Outside the Canaan Christian Church on Hikes Lane, families embraced while young girls giggled and played with dolls. Most of them came wearing masks, though organizers had a wide array available inside for those without their own.
McAtee’s service drew even those who didn’t know him personally.
“I just saw it on the news, so I wanted to come to show my support,” said Louisville resident Sherrice Bond. “His death could have been prevented.”
McAtee was killed by a National Guard member after midnight on June 1 inside his restaurant, Yaya’s Barbecue. National Guard and Louisville Metro Police had arrived at the nearby intersection, 26th and Broadway, shortly before. They came to break up a large gathering that was in violation of the citywide curfew.
Bond blamed Mayor Fischer and Gov.

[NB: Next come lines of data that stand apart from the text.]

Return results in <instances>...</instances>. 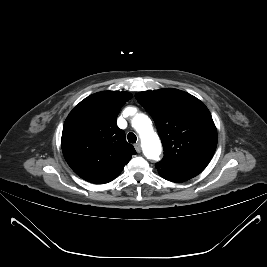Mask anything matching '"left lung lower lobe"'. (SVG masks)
I'll return each instance as SVG.
<instances>
[{
  "instance_id": "1",
  "label": "left lung lower lobe",
  "mask_w": 267,
  "mask_h": 267,
  "mask_svg": "<svg viewBox=\"0 0 267 267\" xmlns=\"http://www.w3.org/2000/svg\"><path fill=\"white\" fill-rule=\"evenodd\" d=\"M156 168L161 177L172 182H184L192 178L185 173L156 164Z\"/></svg>"
}]
</instances>
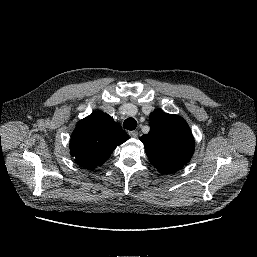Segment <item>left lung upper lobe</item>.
I'll return each mask as SVG.
<instances>
[{
    "mask_svg": "<svg viewBox=\"0 0 257 257\" xmlns=\"http://www.w3.org/2000/svg\"><path fill=\"white\" fill-rule=\"evenodd\" d=\"M150 131L140 140L150 162L163 174H172L191 159L194 139L186 121L155 110L150 114Z\"/></svg>",
    "mask_w": 257,
    "mask_h": 257,
    "instance_id": "5c2ea615",
    "label": "left lung upper lobe"
}]
</instances>
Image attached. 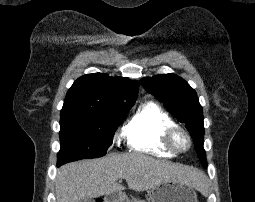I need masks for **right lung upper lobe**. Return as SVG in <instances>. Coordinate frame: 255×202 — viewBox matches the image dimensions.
Wrapping results in <instances>:
<instances>
[{
  "label": "right lung upper lobe",
  "mask_w": 255,
  "mask_h": 202,
  "mask_svg": "<svg viewBox=\"0 0 255 202\" xmlns=\"http://www.w3.org/2000/svg\"><path fill=\"white\" fill-rule=\"evenodd\" d=\"M139 83L102 73L78 78L68 90L61 116L124 109L136 101Z\"/></svg>",
  "instance_id": "right-lung-upper-lobe-1"
}]
</instances>
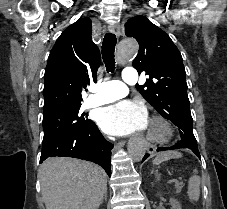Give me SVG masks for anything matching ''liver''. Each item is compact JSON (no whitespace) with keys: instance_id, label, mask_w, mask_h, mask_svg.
<instances>
[{"instance_id":"1","label":"liver","mask_w":227,"mask_h":209,"mask_svg":"<svg viewBox=\"0 0 227 209\" xmlns=\"http://www.w3.org/2000/svg\"><path fill=\"white\" fill-rule=\"evenodd\" d=\"M46 209H99L107 191L101 167L70 157H51L39 169Z\"/></svg>"}]
</instances>
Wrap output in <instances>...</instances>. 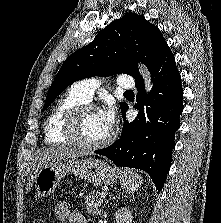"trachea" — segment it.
<instances>
[{
	"instance_id": "obj_1",
	"label": "trachea",
	"mask_w": 221,
	"mask_h": 223,
	"mask_svg": "<svg viewBox=\"0 0 221 223\" xmlns=\"http://www.w3.org/2000/svg\"><path fill=\"white\" fill-rule=\"evenodd\" d=\"M125 94H133L132 90L125 91Z\"/></svg>"
}]
</instances>
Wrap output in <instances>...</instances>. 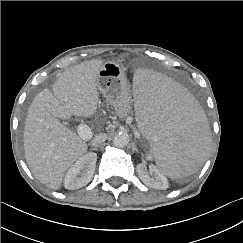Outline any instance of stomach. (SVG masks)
<instances>
[{"label":"stomach","instance_id":"obj_1","mask_svg":"<svg viewBox=\"0 0 243 243\" xmlns=\"http://www.w3.org/2000/svg\"><path fill=\"white\" fill-rule=\"evenodd\" d=\"M98 89L119 117L130 114V85L117 63L109 61L102 65L98 72Z\"/></svg>","mask_w":243,"mask_h":243}]
</instances>
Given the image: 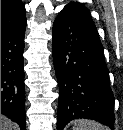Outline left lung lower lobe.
<instances>
[{"mask_svg": "<svg viewBox=\"0 0 123 130\" xmlns=\"http://www.w3.org/2000/svg\"><path fill=\"white\" fill-rule=\"evenodd\" d=\"M53 61L59 84L57 130L76 118L114 128V95L96 29L64 8L53 23Z\"/></svg>", "mask_w": 123, "mask_h": 130, "instance_id": "0a47b994", "label": "left lung lower lobe"}]
</instances>
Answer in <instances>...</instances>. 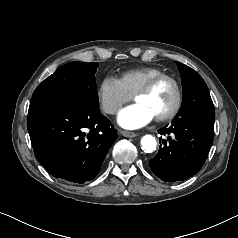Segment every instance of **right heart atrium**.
<instances>
[{"mask_svg":"<svg viewBox=\"0 0 238 238\" xmlns=\"http://www.w3.org/2000/svg\"><path fill=\"white\" fill-rule=\"evenodd\" d=\"M97 95L102 110L109 115L116 114L125 103L131 100V95L113 76H107L100 82Z\"/></svg>","mask_w":238,"mask_h":238,"instance_id":"1","label":"right heart atrium"}]
</instances>
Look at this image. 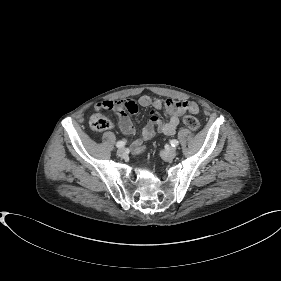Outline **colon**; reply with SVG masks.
I'll return each mask as SVG.
<instances>
[{
	"mask_svg": "<svg viewBox=\"0 0 281 281\" xmlns=\"http://www.w3.org/2000/svg\"><path fill=\"white\" fill-rule=\"evenodd\" d=\"M186 106L189 107L193 112L198 111V107L195 103H187ZM183 123L192 132H196L199 129V122L192 115L184 116ZM90 126L93 130L104 131L111 127V121L104 114L98 112L91 116Z\"/></svg>",
	"mask_w": 281,
	"mask_h": 281,
	"instance_id": "1",
	"label": "colon"
}]
</instances>
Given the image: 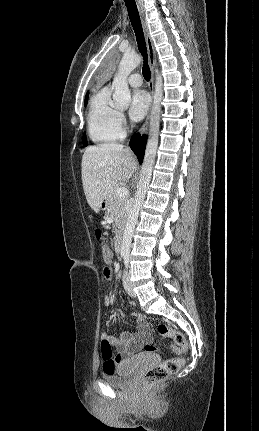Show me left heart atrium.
I'll return each mask as SVG.
<instances>
[{
    "instance_id": "obj_1",
    "label": "left heart atrium",
    "mask_w": 259,
    "mask_h": 431,
    "mask_svg": "<svg viewBox=\"0 0 259 431\" xmlns=\"http://www.w3.org/2000/svg\"><path fill=\"white\" fill-rule=\"evenodd\" d=\"M150 98L146 91L136 90L131 96L129 115L132 120L140 121L147 113Z\"/></svg>"
}]
</instances>
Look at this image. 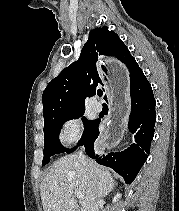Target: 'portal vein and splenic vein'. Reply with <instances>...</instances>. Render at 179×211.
<instances>
[{"instance_id":"18ae733b","label":"portal vein and splenic vein","mask_w":179,"mask_h":211,"mask_svg":"<svg viewBox=\"0 0 179 211\" xmlns=\"http://www.w3.org/2000/svg\"><path fill=\"white\" fill-rule=\"evenodd\" d=\"M76 196H77V198L80 199V200H82V199L84 198V195H83L82 193H80V192H77V193H76Z\"/></svg>"}]
</instances>
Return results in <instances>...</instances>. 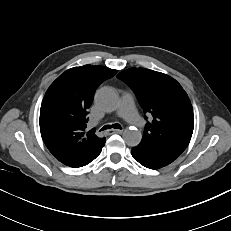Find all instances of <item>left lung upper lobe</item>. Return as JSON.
I'll return each mask as SVG.
<instances>
[{
    "label": "left lung upper lobe",
    "mask_w": 231,
    "mask_h": 231,
    "mask_svg": "<svg viewBox=\"0 0 231 231\" xmlns=\"http://www.w3.org/2000/svg\"><path fill=\"white\" fill-rule=\"evenodd\" d=\"M117 77L130 86L144 113L153 118L146 123L141 142L163 144L182 153L192 137L194 115L181 85L164 73L145 68H130Z\"/></svg>",
    "instance_id": "left-lung-upper-lobe-1"
}]
</instances>
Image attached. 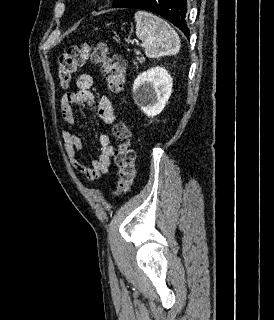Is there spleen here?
<instances>
[{
  "label": "spleen",
  "mask_w": 274,
  "mask_h": 320,
  "mask_svg": "<svg viewBox=\"0 0 274 320\" xmlns=\"http://www.w3.org/2000/svg\"><path fill=\"white\" fill-rule=\"evenodd\" d=\"M136 36L144 42L147 58L176 56L180 50V38L162 18L149 12H136Z\"/></svg>",
  "instance_id": "3e777b00"
}]
</instances>
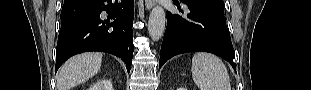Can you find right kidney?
I'll return each mask as SVG.
<instances>
[{
	"instance_id": "1",
	"label": "right kidney",
	"mask_w": 311,
	"mask_h": 90,
	"mask_svg": "<svg viewBox=\"0 0 311 90\" xmlns=\"http://www.w3.org/2000/svg\"><path fill=\"white\" fill-rule=\"evenodd\" d=\"M88 90H113L110 80H100L93 86H90Z\"/></svg>"
}]
</instances>
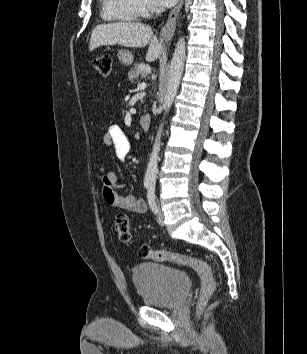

Andy Beshear for using the National Guard to control the protests in Louisville demanding justice after the killing of Breonna Taylor, who was shot by police during a raid in March.
McAtee’s restaurant was popular when he was alive. Now, in death, it has inspired other Louisvillians, including chef Edward Lee, who spoke directly to McAtee at his funeral.
“Though I can’t say that I knew you well, what I can say is that I knew your spirit. You were a chef. You loved your community. You were a kind soul. You fed people who needed it, again and again and again,” Lee said.
This week, Lee announced he was closing one of his Louisville restaurants to turn it into a community kitchen named for McAtee. The goal is to offer meals, supplies and groceries to families in underserved neighborhoods.
Charles Jewell, who said he owns the building that houses the barbecue shop, described McAtee as “a good man. He was (the) type of man that was sincere about his business and enjoyed doing what he loved doing — being a cook and trying to serve the community.”
McAtee was known for giving away his food for free, including to police officers.
His death once again highlighted concerns that police treat certain neighborhoods and people differently than others. Reverend Darryl Watkins spoke about the fight of Black Americans against inequality during his eulogy for McAtee.
“There’s some corruption and bitterness, there’s injustice in our nation. There is poverty, lack of education. How come we can’t have proper education?” he said.
Watkins spoke directly to McAtee’s mother, Odessa Riley, encouraging her to fight for justice, while at the same time committing to fight as well.
McAtee was buried at Green Meadows Cemetery in southwest Louisville.